Page layout parsing data
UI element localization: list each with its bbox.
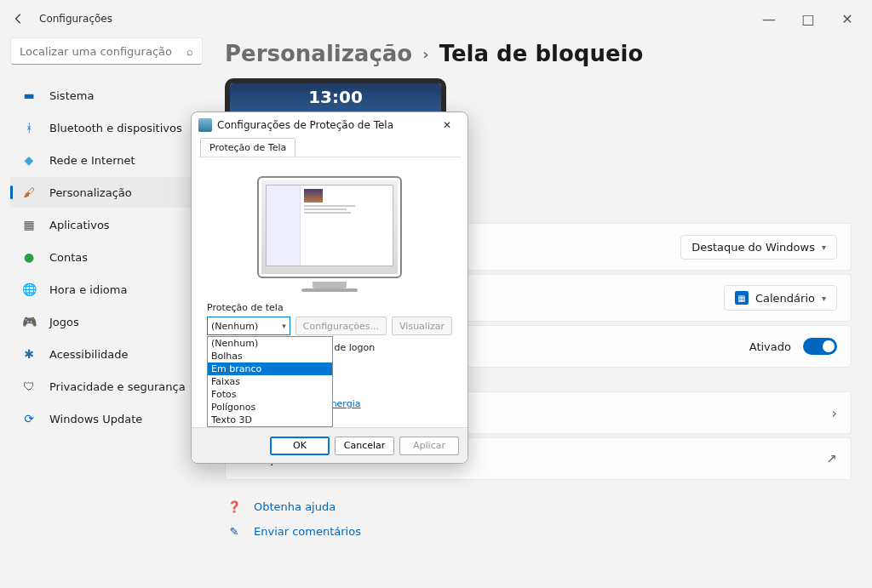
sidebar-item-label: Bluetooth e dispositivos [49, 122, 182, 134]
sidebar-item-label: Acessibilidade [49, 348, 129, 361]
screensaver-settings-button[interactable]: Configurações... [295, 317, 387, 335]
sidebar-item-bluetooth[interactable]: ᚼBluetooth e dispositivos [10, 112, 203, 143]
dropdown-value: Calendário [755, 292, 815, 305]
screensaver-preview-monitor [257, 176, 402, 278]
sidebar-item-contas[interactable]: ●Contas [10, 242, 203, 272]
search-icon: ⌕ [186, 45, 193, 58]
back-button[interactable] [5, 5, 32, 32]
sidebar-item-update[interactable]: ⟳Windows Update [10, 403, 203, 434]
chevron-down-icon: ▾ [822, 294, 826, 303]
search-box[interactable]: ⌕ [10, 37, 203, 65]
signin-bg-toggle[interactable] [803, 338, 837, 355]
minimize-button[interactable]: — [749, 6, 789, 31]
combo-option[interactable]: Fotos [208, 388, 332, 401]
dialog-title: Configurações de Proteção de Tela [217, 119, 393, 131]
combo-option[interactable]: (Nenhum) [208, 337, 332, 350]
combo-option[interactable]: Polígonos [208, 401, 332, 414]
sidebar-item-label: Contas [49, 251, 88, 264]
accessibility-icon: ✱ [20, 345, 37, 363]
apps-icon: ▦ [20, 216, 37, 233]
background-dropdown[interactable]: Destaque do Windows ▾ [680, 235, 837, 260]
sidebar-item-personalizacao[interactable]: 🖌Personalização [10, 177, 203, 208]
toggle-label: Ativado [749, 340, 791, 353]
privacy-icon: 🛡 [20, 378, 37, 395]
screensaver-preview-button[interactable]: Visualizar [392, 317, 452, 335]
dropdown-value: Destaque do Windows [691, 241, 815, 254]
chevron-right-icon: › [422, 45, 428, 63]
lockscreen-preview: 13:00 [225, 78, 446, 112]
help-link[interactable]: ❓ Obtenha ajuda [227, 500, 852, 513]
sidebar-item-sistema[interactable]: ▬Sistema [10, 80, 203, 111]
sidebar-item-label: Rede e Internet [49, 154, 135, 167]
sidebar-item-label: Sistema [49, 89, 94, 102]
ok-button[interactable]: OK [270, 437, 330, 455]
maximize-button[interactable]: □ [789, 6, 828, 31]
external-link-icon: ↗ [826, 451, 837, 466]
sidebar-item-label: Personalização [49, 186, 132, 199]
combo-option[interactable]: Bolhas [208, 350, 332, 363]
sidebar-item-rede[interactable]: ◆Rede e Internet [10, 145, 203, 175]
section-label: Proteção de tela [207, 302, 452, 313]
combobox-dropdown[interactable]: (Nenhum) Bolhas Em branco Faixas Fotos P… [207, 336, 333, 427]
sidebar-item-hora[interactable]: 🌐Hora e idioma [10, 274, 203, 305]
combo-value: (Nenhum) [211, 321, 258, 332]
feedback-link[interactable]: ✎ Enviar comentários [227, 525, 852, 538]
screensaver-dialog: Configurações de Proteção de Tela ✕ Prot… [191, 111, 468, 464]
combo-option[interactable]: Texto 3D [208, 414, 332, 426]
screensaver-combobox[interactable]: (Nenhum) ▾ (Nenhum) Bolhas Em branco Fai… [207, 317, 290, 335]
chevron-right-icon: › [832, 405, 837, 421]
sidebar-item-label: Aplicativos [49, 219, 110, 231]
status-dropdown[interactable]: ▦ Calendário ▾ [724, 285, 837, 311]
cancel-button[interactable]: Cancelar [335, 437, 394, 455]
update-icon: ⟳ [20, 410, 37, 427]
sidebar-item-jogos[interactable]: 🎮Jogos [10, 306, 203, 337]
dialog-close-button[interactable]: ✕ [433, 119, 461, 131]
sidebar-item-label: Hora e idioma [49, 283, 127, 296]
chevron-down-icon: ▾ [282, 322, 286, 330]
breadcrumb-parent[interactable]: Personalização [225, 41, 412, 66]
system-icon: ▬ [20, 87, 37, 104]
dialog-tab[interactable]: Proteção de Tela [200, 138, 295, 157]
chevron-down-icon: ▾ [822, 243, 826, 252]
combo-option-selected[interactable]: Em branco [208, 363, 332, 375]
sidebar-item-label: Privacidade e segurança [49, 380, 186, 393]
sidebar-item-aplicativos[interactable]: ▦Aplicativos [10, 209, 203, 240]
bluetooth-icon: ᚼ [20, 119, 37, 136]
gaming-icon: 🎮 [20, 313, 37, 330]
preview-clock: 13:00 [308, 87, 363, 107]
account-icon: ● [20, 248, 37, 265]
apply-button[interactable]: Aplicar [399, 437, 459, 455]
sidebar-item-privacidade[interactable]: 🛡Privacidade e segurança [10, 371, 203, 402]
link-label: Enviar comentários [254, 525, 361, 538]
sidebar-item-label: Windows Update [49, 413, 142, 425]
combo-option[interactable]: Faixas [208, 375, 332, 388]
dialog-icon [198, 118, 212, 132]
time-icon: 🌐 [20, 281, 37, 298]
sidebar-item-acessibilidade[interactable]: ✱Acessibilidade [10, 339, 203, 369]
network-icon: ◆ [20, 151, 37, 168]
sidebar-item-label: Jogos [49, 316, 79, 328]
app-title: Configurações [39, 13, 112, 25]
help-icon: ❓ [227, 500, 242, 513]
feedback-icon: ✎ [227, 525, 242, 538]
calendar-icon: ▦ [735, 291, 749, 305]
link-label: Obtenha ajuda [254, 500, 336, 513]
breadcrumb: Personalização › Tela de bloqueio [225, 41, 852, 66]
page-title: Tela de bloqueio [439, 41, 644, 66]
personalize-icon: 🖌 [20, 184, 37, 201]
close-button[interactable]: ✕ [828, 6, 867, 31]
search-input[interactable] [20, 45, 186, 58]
---
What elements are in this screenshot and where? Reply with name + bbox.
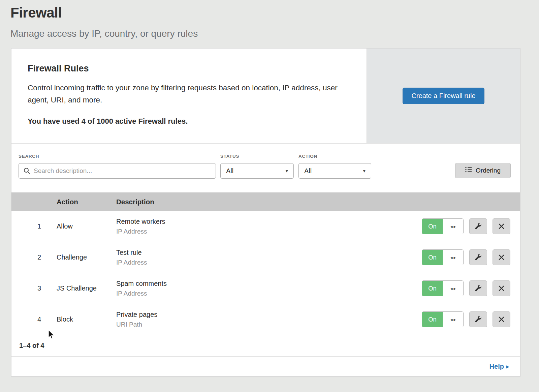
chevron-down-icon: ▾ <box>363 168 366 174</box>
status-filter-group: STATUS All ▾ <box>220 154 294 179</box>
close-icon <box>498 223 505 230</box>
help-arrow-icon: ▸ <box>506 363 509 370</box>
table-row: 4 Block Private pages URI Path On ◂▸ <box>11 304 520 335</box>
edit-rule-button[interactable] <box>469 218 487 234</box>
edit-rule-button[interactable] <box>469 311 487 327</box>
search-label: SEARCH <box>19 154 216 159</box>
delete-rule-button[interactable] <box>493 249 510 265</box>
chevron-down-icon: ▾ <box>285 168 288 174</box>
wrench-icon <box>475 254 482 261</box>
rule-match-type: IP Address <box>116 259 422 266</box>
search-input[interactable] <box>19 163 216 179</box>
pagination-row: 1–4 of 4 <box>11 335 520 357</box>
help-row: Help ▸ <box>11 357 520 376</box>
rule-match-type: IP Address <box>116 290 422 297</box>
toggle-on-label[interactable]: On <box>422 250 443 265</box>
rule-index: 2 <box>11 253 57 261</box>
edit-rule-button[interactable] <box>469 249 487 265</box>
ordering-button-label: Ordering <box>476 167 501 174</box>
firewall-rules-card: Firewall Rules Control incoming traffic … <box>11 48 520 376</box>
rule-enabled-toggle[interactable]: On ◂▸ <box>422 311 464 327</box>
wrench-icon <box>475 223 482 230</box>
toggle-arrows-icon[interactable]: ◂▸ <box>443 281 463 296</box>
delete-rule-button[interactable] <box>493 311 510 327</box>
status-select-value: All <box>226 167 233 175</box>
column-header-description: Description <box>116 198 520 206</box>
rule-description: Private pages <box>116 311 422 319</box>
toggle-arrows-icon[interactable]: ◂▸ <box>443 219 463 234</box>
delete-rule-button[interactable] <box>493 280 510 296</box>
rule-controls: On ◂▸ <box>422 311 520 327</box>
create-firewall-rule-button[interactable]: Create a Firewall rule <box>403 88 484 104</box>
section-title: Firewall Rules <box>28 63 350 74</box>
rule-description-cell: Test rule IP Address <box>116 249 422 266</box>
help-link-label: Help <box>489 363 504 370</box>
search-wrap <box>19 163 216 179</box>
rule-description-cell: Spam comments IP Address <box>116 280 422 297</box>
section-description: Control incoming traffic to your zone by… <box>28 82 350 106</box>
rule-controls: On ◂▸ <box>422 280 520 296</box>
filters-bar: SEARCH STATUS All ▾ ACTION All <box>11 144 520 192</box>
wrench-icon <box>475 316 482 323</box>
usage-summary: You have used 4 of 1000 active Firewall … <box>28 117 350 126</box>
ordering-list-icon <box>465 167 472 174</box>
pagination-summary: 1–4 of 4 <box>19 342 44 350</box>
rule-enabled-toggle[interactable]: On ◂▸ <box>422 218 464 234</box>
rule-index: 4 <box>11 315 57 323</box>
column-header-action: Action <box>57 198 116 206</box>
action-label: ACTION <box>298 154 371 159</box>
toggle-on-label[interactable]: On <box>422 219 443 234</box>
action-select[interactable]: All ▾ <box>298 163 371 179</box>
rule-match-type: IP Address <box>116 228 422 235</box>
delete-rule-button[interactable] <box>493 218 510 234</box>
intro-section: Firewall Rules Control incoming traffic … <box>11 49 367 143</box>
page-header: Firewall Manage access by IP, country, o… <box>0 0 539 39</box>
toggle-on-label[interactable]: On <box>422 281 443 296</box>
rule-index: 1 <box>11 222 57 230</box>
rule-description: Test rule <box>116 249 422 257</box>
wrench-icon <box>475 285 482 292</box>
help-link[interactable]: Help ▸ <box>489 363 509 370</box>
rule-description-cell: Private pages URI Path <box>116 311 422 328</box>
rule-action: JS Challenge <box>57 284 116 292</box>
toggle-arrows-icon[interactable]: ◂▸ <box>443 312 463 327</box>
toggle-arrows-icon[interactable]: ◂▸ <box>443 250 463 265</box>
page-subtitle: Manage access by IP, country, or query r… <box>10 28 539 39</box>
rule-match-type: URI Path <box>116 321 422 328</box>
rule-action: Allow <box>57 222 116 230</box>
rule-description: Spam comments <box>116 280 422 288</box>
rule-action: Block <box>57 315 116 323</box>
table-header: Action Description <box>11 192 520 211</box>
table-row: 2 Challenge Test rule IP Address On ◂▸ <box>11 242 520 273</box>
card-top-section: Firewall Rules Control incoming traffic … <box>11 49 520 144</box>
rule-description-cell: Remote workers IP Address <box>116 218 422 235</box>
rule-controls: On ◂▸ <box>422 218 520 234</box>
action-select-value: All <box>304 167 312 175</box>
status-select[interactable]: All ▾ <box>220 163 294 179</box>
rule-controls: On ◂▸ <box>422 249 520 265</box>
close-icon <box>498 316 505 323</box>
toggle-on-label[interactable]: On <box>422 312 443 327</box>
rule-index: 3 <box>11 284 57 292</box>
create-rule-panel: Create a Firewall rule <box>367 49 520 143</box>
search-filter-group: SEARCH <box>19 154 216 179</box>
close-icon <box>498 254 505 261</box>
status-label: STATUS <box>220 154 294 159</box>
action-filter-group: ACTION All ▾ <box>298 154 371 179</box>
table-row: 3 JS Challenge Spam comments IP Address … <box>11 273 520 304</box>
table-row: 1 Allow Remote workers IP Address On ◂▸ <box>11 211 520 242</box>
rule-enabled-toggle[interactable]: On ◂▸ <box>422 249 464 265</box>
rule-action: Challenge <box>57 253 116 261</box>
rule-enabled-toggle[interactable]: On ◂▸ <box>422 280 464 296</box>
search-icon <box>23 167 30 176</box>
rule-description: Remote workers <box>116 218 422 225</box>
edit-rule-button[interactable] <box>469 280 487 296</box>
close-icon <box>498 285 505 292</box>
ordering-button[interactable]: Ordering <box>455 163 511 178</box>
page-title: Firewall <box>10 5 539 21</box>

• **WHAT YOU HAVE TO DO**
Count every line in the data that contains the word "Create", then give that count and nothing else.

• **TASK ANSWER**
2